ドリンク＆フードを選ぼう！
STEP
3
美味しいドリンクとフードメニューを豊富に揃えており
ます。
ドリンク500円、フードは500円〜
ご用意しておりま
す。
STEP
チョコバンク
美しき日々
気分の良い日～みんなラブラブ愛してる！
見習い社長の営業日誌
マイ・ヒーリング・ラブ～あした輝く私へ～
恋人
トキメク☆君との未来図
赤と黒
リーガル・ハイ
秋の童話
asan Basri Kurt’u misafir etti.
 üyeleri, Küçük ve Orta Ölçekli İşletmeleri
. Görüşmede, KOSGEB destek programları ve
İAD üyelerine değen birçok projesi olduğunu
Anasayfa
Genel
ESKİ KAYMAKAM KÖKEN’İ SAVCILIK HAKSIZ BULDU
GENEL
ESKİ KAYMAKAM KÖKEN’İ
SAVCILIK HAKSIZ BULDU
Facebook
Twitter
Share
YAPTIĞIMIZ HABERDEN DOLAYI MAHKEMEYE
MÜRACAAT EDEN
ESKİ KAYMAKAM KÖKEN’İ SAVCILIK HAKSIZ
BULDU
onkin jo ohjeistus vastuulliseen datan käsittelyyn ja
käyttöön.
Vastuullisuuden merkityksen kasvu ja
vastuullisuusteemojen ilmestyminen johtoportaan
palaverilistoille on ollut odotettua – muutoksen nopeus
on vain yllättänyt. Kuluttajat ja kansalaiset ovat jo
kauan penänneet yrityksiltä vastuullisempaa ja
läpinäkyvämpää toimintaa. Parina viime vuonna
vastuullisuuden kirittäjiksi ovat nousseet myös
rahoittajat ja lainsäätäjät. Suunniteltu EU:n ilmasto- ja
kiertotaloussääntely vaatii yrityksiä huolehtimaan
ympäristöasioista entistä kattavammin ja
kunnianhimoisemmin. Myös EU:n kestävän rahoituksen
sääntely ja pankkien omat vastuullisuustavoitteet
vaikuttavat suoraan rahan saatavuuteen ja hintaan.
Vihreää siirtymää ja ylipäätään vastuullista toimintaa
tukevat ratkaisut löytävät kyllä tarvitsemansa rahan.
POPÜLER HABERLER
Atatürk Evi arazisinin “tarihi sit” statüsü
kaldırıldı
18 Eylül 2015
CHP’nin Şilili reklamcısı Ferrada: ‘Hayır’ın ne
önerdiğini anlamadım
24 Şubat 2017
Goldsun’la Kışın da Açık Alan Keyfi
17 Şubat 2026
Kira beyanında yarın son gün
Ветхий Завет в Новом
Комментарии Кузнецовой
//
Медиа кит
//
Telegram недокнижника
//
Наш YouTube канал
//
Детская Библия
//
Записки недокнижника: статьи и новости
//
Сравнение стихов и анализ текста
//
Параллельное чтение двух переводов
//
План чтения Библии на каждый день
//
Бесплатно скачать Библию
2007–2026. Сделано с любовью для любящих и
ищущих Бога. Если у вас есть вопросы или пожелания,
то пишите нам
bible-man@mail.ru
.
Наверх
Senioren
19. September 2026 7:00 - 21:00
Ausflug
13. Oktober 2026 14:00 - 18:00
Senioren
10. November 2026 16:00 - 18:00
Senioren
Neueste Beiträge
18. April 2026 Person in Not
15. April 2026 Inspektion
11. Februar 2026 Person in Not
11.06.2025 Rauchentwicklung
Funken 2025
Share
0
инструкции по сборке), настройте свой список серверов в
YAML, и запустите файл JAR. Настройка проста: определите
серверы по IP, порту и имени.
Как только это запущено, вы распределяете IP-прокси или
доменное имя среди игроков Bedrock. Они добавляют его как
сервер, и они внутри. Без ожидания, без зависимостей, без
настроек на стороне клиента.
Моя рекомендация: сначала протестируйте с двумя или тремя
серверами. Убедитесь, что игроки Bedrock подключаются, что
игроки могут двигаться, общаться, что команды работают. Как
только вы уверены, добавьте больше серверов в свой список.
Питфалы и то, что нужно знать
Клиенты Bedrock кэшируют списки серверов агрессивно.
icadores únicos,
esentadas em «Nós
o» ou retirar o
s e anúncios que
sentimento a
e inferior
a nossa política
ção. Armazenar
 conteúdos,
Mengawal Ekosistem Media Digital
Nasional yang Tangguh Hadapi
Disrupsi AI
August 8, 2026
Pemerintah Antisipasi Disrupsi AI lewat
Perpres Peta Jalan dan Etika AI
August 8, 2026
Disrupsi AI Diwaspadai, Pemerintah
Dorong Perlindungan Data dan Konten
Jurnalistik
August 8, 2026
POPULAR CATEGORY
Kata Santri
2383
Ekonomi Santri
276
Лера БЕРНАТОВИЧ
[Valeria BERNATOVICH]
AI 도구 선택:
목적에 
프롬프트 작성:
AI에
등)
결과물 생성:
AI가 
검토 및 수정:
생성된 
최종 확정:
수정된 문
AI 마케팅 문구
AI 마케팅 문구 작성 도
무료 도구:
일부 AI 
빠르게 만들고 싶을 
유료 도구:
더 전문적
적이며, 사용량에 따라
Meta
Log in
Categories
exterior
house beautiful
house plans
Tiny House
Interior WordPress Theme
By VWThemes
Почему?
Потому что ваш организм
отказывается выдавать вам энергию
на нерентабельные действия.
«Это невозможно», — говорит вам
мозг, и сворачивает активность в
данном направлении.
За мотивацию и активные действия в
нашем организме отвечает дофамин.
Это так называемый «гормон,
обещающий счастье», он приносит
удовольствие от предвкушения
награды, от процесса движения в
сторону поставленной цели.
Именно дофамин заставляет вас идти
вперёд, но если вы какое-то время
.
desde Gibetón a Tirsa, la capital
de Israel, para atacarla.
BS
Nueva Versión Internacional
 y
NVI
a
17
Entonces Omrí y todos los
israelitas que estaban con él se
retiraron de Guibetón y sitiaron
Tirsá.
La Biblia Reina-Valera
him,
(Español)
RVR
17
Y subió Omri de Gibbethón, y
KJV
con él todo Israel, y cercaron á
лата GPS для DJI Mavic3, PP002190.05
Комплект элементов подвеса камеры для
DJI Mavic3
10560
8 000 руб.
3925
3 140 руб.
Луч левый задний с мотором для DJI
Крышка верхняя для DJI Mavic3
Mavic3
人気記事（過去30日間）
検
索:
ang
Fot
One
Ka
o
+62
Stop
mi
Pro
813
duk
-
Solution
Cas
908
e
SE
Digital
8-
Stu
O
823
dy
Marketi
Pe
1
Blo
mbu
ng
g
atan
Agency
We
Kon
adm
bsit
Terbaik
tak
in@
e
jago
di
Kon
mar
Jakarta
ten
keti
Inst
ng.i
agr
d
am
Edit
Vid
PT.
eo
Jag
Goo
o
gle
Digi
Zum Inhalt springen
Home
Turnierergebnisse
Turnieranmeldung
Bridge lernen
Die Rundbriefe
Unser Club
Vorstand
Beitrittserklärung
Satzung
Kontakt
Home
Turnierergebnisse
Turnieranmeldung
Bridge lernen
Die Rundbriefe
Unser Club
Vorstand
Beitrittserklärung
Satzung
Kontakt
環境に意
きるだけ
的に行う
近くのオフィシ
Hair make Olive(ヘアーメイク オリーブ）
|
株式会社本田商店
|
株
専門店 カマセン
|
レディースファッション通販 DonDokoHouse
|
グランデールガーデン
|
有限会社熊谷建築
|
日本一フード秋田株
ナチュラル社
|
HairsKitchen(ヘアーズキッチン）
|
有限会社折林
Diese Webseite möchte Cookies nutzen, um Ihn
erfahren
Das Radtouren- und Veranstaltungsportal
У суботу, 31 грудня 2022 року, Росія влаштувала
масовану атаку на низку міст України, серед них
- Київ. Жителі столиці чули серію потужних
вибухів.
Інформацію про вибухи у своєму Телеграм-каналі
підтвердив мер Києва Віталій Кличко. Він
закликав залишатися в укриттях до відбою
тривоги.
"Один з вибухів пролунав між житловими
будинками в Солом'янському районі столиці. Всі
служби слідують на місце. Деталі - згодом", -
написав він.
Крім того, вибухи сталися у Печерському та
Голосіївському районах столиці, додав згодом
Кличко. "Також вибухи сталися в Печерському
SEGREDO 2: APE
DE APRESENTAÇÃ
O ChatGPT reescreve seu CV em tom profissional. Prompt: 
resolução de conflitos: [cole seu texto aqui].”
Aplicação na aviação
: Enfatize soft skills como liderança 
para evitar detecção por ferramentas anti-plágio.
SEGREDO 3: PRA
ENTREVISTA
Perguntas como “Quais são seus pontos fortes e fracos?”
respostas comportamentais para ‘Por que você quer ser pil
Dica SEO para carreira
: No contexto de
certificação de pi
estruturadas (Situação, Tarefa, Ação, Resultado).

----------

Beginning with the line containing "retiraron de Guibetón y sitiaron" in the material above, copy every line exactly until you have copied the line containing "Голосіївському районах столиці, додав згодом".

Exercise output —
retiraron de Guibetón y sitiaron
Tirsá.
La Biblia Reina-Valera
him,
(Español)
RVR
17
Y subió Omri de Gibbethón, y
KJV
con él todo Israel, y cercaron á
лата GPS для DJI Mavic3, PP002190.05
Комплект элементов подвеса камеры для
DJI Mavic3
10560
8 000 руб.
3925
3 140 руб.
Луч левый задний с мотором для DJI
Крышка верхняя для DJI Mavic3
Mavic3
人気記事（過去30日間）
検
索:
ang
Fot
One
Ka
o
+62
Stop
mi
Pro
813
duk
-
Solution
Cas
908
e
SE
Digital
8-
Stu
O
823
dy
Marketi
Pe
1
Blo
mbu
ng
g
atan
Agency
We
Kon
adm
bsit
Terbaik
tak
in@
e
jago
di
Kon
mar
Jakarta
ten
keti
Inst
ng.i
agr
d
am
Edit
Vid
PT.
eo
Jag
Goo
o
gle
Digi
Zum Inhalt springen
Home
Turnierergebnisse
Turnieranmeldung
Bridge lernen
Die Rundbriefe
Unser Club
Vorstand
Beitrittserklärung
Satzung
Kontakt
Home
Turnierergebnisse
Turnieranmeldung
Bridge lernen
Die Rundbriefe
Unser Club
Vorstand
Beitrittserklärung
Satzung
Kontakt
環境に意
きるだけ
的に行う
近くのオフィシ
Hair make Olive(ヘアーメイク オリーブ）
|
株式会社本田商店
|
株
専門店 カマセン
|
レディースファッション通販 DonDokoHouse
|
グランデールガーデン
|
有限会社熊谷建築
|
日本一フード秋田株
ナチュラル社
|
HairsKitchen(ヘアーズキッチン）
|
有限会社折林
Diese Webseite möchte Cookies nutzen, um Ihn
erfahren
Das Radtouren- und Veranstaltungsportal
У суботу, 31 грудня 2022 року, Росія влаштувала
масовану атаку на низку міст України, серед них
- Київ. Жителі столиці чули серію потужних
вибухів.
Інформацію про вибухи у своєму Телеграм-каналі
підтвердив мер Києва Віталій Кличко. Він
закликав залишатися в укриттях до відбою
тривоги.
"Один з вибухів пролунав між житловими
будинками в Солом'янському районі столиці. Всі
служби слідують на місце. Деталі - згодом", -
написав він.
Крім того, вибухи сталися у Печерському та
Голосіївському районах столиці, додав згодом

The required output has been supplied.